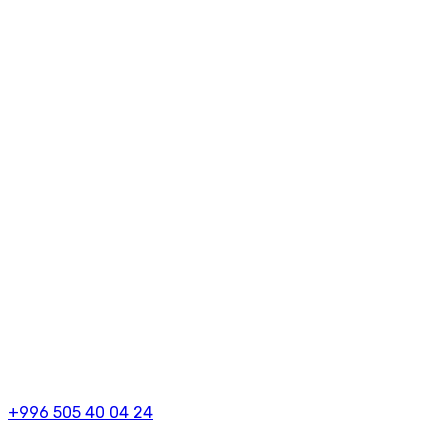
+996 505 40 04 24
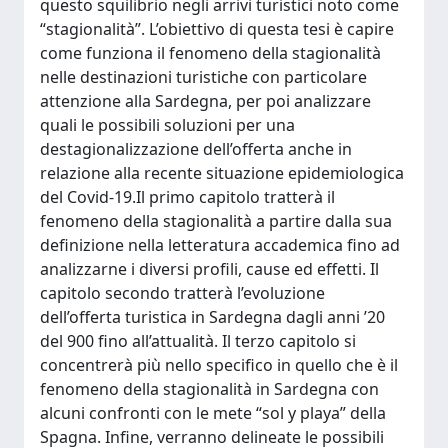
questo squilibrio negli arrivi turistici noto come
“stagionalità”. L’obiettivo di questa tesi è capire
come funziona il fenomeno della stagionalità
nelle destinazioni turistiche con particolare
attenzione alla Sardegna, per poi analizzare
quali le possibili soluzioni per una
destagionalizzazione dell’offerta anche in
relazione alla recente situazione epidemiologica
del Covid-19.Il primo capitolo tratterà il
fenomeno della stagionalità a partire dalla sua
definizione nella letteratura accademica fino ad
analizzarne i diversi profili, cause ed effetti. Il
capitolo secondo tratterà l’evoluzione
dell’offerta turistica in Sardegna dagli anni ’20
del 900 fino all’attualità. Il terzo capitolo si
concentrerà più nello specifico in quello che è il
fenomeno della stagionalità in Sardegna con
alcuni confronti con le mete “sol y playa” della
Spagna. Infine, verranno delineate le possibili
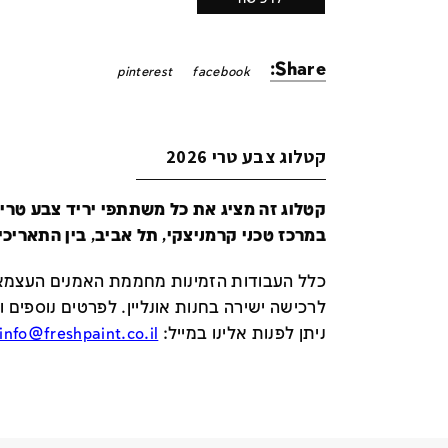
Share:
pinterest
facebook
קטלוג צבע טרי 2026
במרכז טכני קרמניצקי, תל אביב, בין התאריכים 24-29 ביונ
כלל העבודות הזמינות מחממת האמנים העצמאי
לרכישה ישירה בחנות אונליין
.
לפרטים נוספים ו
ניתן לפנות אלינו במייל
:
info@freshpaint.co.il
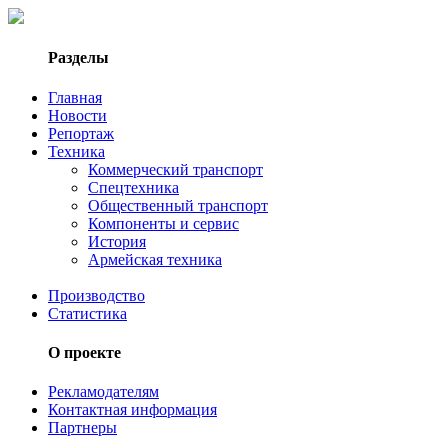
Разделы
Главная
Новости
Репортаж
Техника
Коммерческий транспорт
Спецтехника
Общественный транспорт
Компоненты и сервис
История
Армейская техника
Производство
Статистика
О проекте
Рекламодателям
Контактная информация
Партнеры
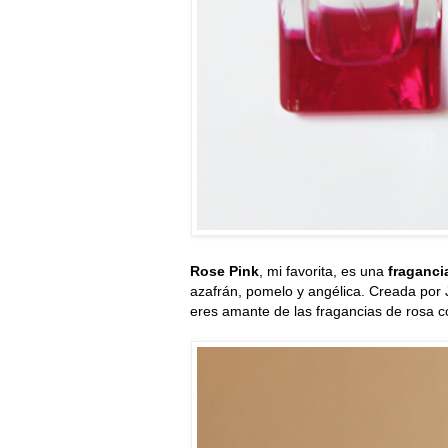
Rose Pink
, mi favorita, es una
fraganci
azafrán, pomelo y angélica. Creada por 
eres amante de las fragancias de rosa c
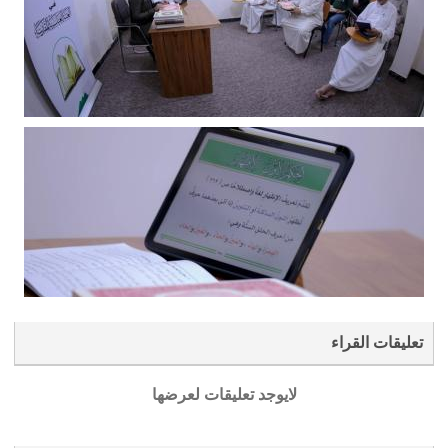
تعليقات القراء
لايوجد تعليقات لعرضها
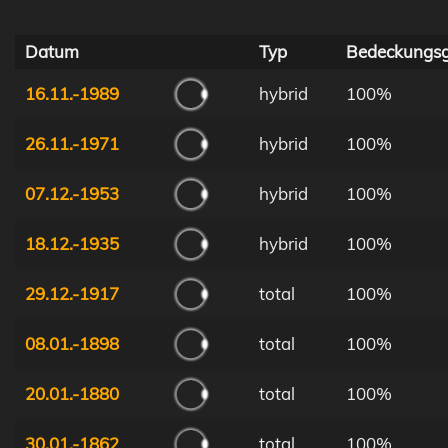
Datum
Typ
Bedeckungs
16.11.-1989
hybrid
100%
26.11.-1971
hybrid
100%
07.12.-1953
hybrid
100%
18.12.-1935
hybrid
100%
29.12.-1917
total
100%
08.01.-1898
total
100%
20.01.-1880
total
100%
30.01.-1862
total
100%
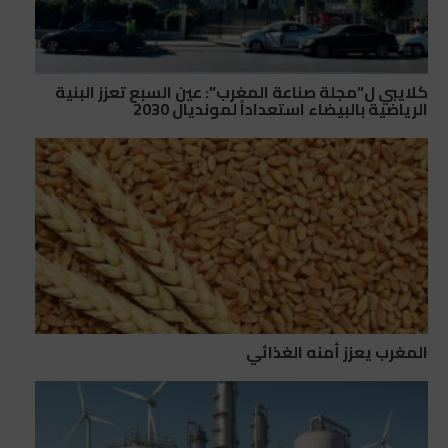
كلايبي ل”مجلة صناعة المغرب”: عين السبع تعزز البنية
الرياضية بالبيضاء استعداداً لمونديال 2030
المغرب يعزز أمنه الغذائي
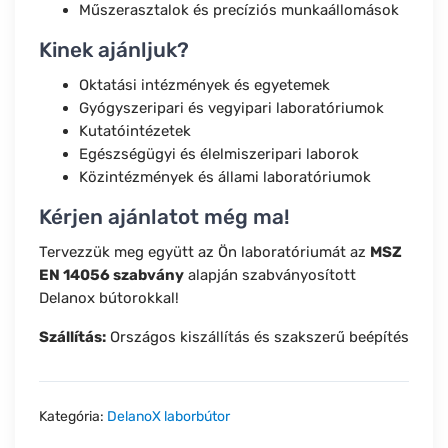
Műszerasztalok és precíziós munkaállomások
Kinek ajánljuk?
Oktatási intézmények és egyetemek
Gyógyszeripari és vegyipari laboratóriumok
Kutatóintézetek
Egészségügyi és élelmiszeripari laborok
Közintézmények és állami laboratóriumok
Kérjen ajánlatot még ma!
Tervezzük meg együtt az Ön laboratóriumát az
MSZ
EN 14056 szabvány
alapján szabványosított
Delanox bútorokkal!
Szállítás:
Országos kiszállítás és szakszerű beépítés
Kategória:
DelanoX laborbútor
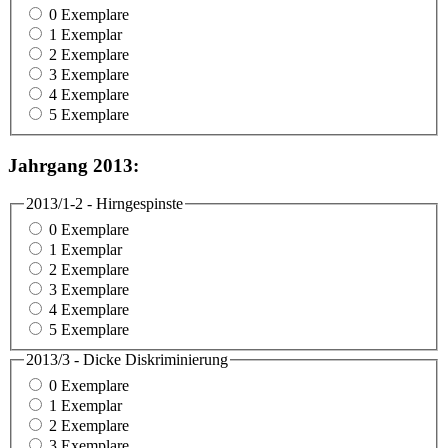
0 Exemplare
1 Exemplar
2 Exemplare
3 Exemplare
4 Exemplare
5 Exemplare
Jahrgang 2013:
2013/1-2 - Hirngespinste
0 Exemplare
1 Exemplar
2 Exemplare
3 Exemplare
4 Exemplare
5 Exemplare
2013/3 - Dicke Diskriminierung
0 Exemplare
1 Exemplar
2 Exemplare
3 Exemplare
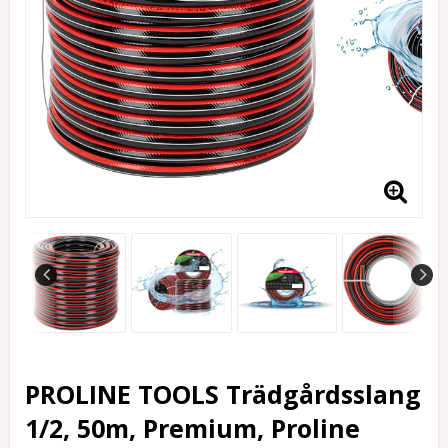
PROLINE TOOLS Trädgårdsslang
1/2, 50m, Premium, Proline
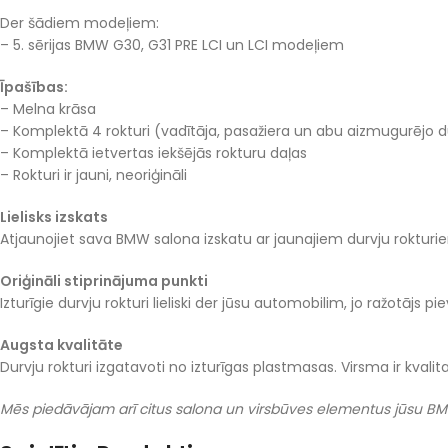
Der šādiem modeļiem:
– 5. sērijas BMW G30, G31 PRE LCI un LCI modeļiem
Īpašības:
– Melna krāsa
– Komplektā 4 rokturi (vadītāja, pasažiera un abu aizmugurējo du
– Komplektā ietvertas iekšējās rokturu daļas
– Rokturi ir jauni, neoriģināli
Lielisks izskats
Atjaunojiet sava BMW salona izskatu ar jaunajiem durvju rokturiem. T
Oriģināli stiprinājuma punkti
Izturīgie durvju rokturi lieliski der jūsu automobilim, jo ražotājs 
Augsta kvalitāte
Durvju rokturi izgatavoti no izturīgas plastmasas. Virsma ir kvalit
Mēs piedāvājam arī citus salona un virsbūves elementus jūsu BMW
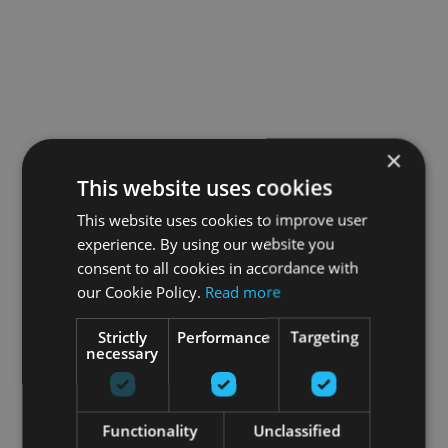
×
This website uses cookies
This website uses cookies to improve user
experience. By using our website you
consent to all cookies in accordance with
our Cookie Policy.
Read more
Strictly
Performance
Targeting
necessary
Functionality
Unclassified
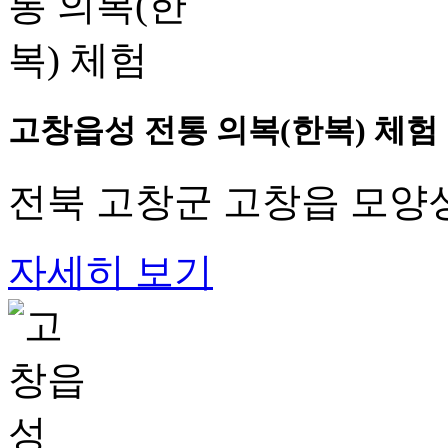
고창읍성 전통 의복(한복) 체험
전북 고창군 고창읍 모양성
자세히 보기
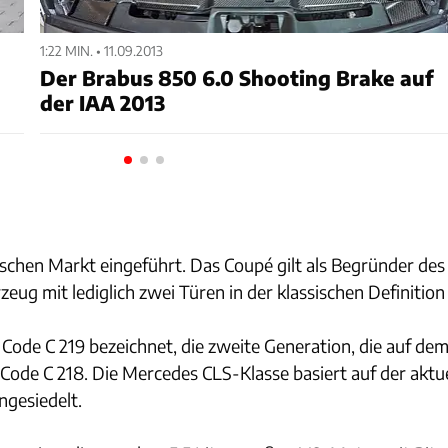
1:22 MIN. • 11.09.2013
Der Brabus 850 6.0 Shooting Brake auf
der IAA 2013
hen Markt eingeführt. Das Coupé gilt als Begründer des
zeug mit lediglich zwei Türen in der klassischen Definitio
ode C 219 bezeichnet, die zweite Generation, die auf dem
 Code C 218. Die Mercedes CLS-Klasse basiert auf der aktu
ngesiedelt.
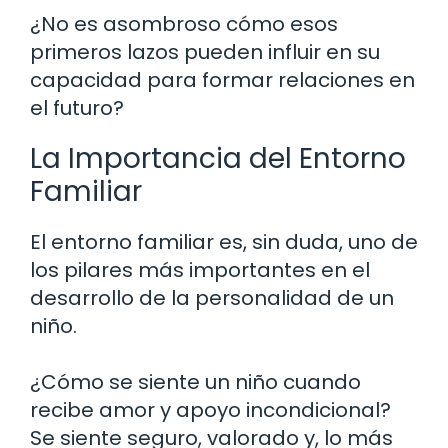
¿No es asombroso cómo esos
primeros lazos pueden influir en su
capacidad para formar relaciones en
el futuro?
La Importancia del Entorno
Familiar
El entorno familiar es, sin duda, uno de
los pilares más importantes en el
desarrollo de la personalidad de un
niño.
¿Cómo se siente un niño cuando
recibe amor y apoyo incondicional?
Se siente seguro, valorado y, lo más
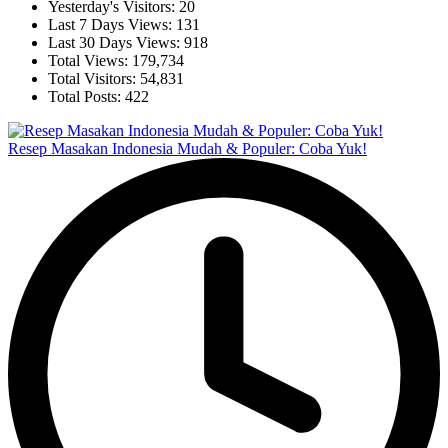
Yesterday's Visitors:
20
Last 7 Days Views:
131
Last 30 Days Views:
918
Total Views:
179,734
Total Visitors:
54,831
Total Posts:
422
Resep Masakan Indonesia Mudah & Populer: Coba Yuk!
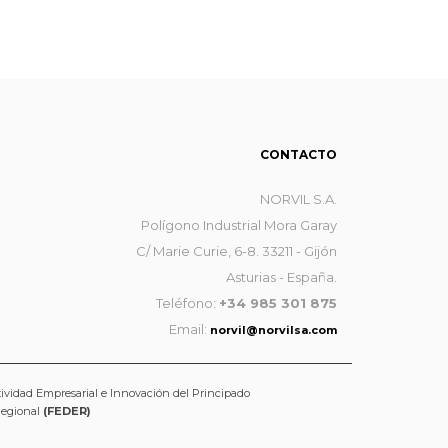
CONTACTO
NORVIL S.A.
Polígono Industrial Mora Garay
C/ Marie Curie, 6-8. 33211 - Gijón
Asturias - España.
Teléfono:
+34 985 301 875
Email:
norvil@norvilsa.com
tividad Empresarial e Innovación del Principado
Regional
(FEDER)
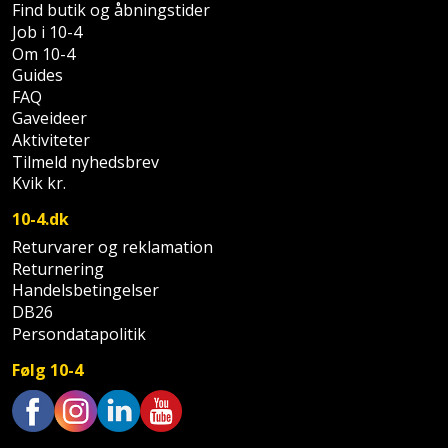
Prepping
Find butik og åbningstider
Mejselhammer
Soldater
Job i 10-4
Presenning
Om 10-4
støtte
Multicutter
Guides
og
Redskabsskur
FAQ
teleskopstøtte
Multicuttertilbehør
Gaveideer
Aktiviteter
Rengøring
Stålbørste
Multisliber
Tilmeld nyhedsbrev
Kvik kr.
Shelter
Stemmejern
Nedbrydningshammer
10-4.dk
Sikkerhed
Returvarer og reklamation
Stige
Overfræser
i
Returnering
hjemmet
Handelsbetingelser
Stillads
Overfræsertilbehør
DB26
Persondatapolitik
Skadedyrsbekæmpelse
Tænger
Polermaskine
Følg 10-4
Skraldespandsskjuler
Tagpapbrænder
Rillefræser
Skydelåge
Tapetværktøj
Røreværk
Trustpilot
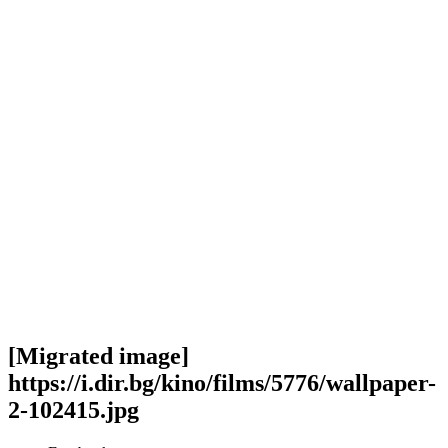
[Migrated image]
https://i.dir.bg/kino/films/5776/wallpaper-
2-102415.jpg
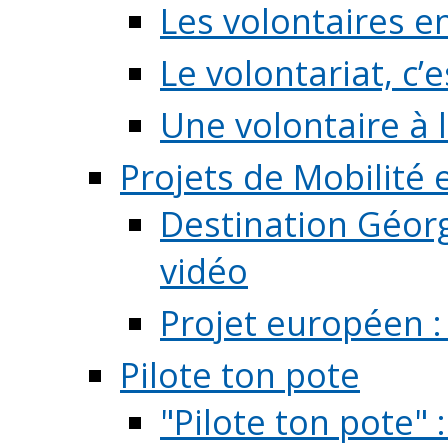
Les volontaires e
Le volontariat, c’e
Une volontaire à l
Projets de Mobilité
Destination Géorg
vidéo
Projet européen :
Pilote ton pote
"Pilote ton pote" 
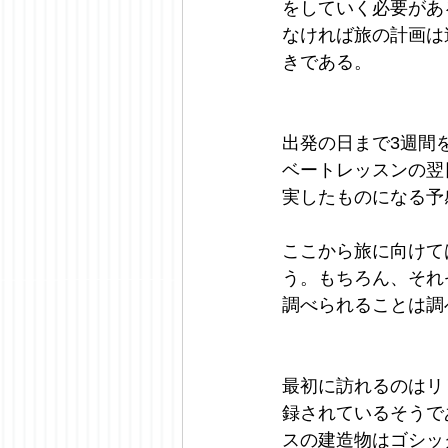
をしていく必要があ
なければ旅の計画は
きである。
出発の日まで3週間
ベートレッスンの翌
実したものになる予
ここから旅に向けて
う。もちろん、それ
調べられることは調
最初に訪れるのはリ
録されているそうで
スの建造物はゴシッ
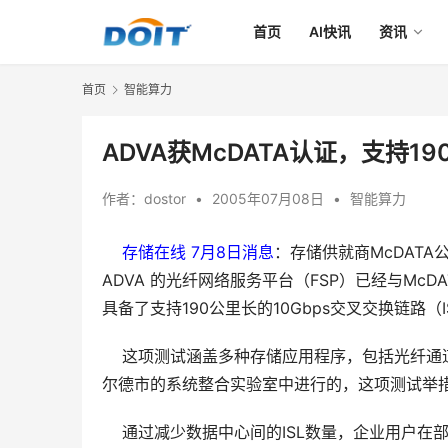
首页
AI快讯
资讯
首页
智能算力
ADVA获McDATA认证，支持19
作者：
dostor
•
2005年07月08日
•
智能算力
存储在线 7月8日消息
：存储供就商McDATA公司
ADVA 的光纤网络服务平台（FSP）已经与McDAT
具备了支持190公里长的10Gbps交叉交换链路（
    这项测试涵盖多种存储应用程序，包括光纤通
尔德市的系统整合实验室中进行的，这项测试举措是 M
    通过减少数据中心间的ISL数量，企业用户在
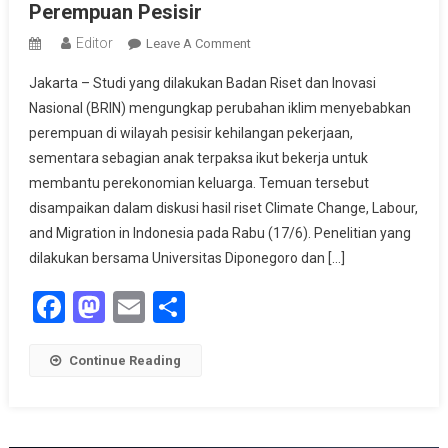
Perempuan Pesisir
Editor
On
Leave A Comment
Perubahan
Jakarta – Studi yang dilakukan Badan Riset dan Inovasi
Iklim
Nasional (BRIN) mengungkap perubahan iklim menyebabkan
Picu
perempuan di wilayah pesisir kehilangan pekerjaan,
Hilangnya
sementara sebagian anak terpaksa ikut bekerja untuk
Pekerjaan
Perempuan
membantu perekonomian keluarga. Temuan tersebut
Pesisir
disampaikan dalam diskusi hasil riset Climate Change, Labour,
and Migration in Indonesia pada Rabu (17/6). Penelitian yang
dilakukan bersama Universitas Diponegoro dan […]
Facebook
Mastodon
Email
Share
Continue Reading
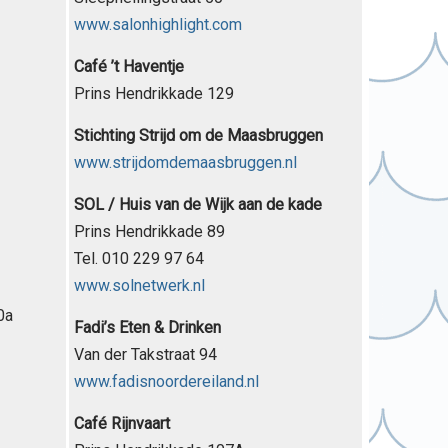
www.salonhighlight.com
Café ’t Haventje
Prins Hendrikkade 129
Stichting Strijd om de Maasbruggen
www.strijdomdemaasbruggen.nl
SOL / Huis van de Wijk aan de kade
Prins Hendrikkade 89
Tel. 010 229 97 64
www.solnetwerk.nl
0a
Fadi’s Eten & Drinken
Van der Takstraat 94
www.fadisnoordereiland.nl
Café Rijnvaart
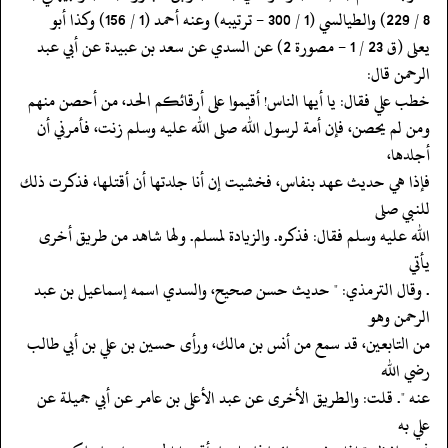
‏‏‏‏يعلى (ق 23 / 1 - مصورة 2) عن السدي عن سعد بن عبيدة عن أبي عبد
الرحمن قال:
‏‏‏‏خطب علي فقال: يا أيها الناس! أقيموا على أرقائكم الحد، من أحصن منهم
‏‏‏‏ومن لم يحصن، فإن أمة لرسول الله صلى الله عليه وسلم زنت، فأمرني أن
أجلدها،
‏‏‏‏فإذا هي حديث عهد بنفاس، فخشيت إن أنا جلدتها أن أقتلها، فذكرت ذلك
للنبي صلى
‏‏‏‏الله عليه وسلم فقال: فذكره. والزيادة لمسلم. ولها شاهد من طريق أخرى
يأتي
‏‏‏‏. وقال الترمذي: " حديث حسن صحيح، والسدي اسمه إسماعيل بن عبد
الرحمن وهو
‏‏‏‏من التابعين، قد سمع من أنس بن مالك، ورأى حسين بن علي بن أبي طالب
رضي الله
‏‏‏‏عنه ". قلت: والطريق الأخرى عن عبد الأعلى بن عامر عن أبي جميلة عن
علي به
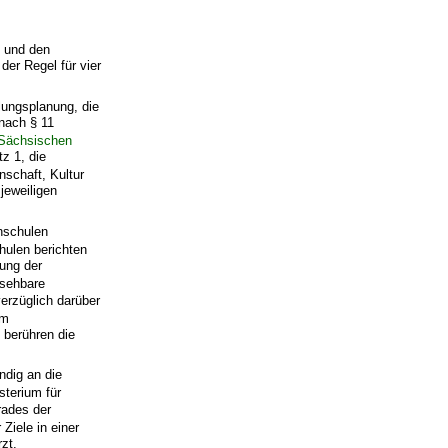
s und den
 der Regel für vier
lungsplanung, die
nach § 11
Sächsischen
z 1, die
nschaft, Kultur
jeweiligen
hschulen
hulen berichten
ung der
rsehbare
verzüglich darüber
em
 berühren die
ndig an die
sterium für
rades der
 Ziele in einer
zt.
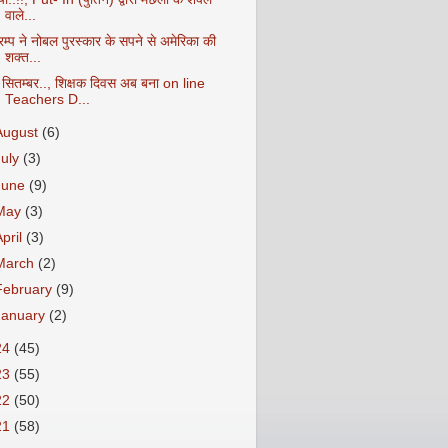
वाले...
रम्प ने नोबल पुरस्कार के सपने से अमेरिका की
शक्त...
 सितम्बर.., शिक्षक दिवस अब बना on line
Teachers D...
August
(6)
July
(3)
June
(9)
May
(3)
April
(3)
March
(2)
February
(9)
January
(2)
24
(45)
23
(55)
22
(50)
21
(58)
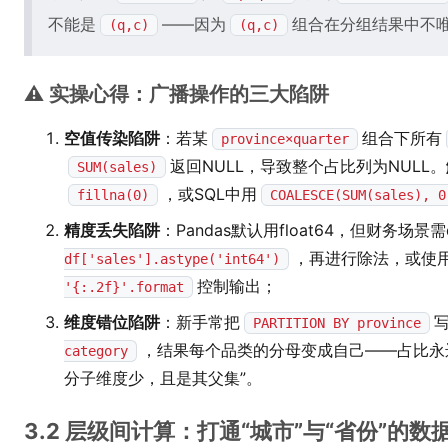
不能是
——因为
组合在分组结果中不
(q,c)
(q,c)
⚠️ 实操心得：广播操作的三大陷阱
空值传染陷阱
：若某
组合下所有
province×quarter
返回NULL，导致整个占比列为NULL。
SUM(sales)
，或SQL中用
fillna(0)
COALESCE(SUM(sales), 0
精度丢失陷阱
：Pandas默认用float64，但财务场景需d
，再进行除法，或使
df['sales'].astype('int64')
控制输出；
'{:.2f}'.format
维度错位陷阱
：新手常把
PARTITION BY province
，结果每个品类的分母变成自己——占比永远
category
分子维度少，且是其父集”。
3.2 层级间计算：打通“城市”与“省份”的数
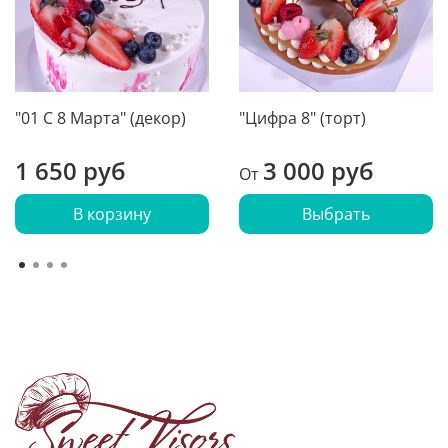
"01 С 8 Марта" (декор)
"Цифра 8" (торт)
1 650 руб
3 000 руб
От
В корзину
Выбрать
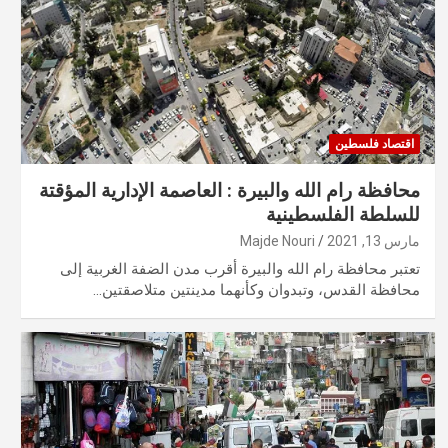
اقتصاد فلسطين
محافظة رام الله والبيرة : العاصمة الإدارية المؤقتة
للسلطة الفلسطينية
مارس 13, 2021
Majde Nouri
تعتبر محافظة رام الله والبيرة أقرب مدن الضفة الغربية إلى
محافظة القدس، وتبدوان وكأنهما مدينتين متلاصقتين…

### WHAT IS EXPECTED
Everything from the first line of the listing above through the line that contains "alcuni confronti con" is to be restated word for word, minus the pictures.

### TASK RESULT
+996 505 40 04 24
questo squilibrio negli arrivi turistici noto come
“stagionalità”. L’obiettivo di questa tesi è capire
come funziona il fenomeno della stagionalità
nelle destinazioni turistiche con particolare
attenzione alla Sardegna, per poi analizzare
quali le possibili soluzioni per una
destagionalizzazione dell’offerta anche in
relazione alla recente situazione epidemiologica
del Covid-19.Il primo capitolo tratterà il
fenomeno della stagionalità a partire dalla sua
definizione nella letteratura accademica fino ad
analizzarne i diversi profili, cause ed effetti. Il
capitolo secondo tratterà l’evoluzione
dell’offerta turistica in Sardegna dagli anni ’20
del 900 fino all’attualità. Il terzo capitolo si
concentrerà più nello specifico in quello che è il
fenomeno della stagionalità in Sardegna con
alcuni confronti con le mete “sol y playa” della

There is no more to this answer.